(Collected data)
━━━━

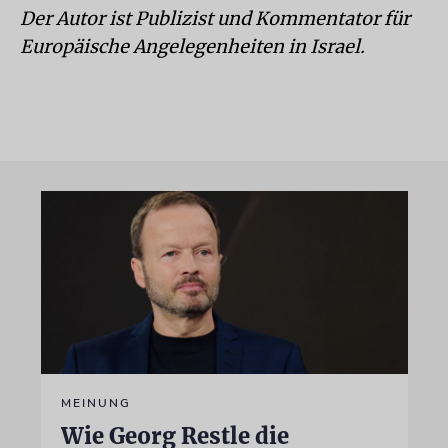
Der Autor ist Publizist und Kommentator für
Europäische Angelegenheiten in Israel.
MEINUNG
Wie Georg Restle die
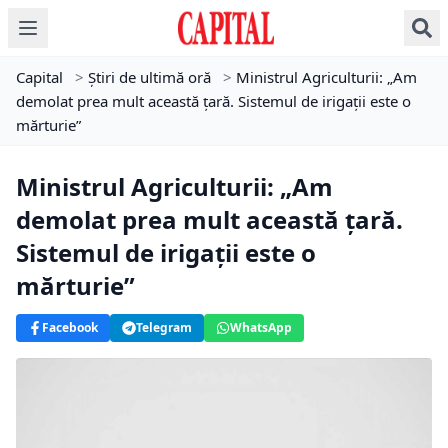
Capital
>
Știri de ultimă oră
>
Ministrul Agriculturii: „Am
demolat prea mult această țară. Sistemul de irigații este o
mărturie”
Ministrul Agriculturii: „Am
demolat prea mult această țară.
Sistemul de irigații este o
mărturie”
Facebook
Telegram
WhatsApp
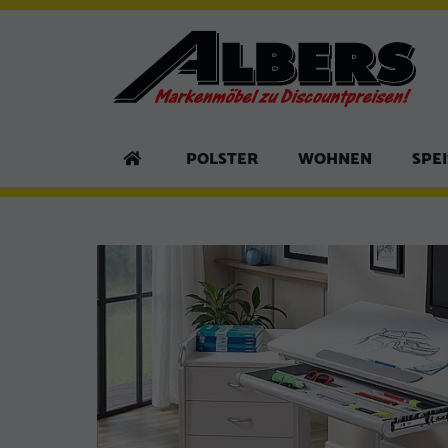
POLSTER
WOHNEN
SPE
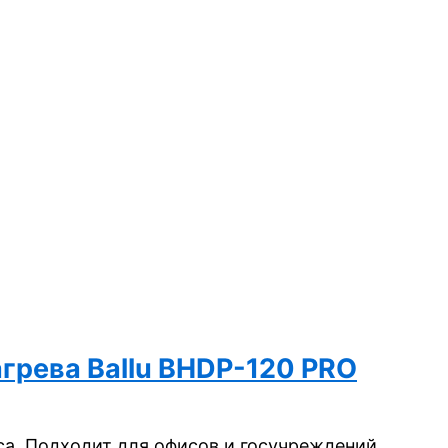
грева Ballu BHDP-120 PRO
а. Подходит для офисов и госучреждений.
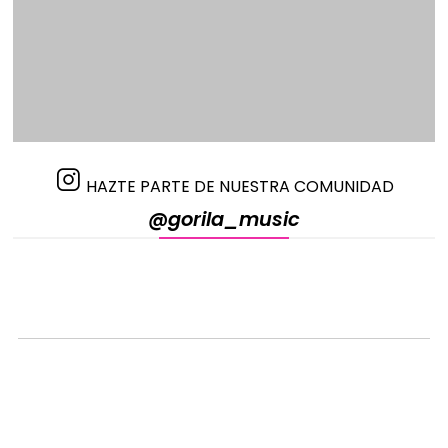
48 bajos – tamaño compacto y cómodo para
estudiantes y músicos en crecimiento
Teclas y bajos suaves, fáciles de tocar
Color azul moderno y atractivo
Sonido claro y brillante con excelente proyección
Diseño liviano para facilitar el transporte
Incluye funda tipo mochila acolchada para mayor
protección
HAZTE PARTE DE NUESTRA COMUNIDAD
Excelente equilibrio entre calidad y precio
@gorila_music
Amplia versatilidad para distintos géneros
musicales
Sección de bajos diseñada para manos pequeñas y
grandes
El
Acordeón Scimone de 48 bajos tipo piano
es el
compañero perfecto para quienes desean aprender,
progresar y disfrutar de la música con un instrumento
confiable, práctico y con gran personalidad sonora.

━━━━

### PROBLEM TO WORK ON
Your output should be an exact copy of every line from the one containing "Excelente equilibrio entre calidad y precio" through the end of the records.

### EXPECTED ANSWER
Excelente equilibrio entre calidad y precio
@gorila_music
Amplia versatilidad para distintos géneros
musicales
Sección de bajos diseñada para manos pequeñas y
grandes
El
Acordeón Scimone de 48 bajos tipo piano
es el
compañero perfecto para quienes desean aprender,
progresar y disfrutar de la música con un instrumento
confiable, práctico y con gran personalidad sonora.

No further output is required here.